【Q】
高コレステロール血症(高血圧を伴うこともある)の患者に対して,脳梗塞の一次予防という説明のもと,抗血小板薬が処方されているのを散見します。
頸動脈に有意なアテローム硬化を認めない場合に,危険因子の治療以外に抗血小板薬を投与する利点はありますか。投与による出血性合併症の危険性が利点を上回るようでしたら中止したいと考えています。(神奈川県 O)
【A】
高コレステロール血症や高血圧など単独あるいは複数の危険因子を有しているが頸動脈に有意なアテローム硬化を認めない患者に対して,抗血小板薬を投与することが脳梗塞の一次予防として有益か否かとのご質問ですが,結論から言いますと,抗血小板薬,特にアスピリンの一次予防に対する有用性は十分に証明されておらず,時に重篤となる出血性合併症を併発する可能性があり,むしろ有害です。
ご指摘のように,残念ながら,なぜ抗血小板薬を内服しているのかわからない患者が少なからずいることは事実です。これは,単なる日本人特有の“杞憂”や,“根拠のない心配性”がもたらした処方であると言わざるをえないのかもしれません。と言うのも,脳卒中を含む動脈硬化性疾患のない2型糖尿病患者を対象にアスピリン81~100mgを投与した,わが国の大規模試験であるJPAD(Japanese Primary Prevention of Atherosclerosis with Aspirin for Diabetes)試験(文献1)では,アスピリンの効果は示されませんでした。さらに,欧米の大規模試験でも同様の結果であり,糖尿病と無症候性末梢動脈疾患を合併した患者に対してアスピリン100mgを投与したPOPADAD(Prevention of Progression of Arterial Disease and Diabetes)試験(文献2)でも,初回脳卒中予防に対する効果は認められませんでした。
以上より,2011年のAHA/ASA(米国心臓協会/米国脳卒中学会)のガイドライン(文献3)では,「心血管疾患(脳卒中を含むが脳卒中に特異的ではない)予防のためのアスピリンの使用は,治療に伴うリスク(出血性合併症など)に打ち勝つだけの十分に高いベネフィットがある患者(10年間の心血管イベントが6~10%)には推奨されるが(クラスI,エビデンスレベルA),リスクの低い患者には初回脳卒中の予防において有用ではない(クラスⅢ,エビデンスレベルA)」と記載されています。

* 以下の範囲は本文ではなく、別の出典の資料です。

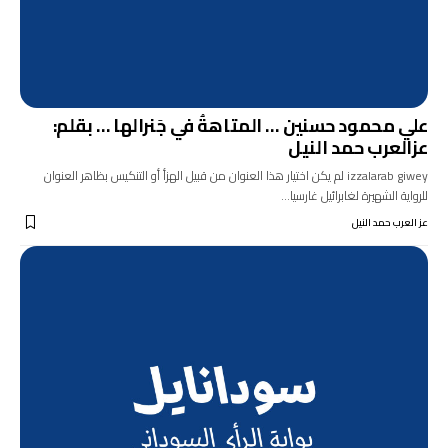
علي محمود حسنين … المتاهةُ في جَنرالها … بقلم:
عزالعرب حمد النيل
izzalarab giwey لم يكن اختيار هذا العنوان من قبيل الهزأ أو التنكيس بظاهر العنوان
للرواية الشهيرة لغابرائيل غارسيا…
عز العرب حمد النيل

したがって,頸動脈の無症候性の高度狭窄病変など一部の特殊な病態でない限り,脳梗塞の一次予防のために積極的に抗血小板薬を投与する根拠はありません。ただし,前医で抗血小板薬を処方せざるをえない特別な事情があった可能性もあるため,適切な情報提供を受けておくことをお願いします。最も重要なことは,患者ごとに現時点での抗血小板薬のリスクとベネフィットを常に考慮して,再評価する姿勢です。
1) Ogawa H, et al:JAMA. 2008;300(18):2134-41.
2) Belch J, et al:BMJ. 2008;337:a1840.
3) Goldstein LB, et al:Stroke. 2011;42(2):517-84.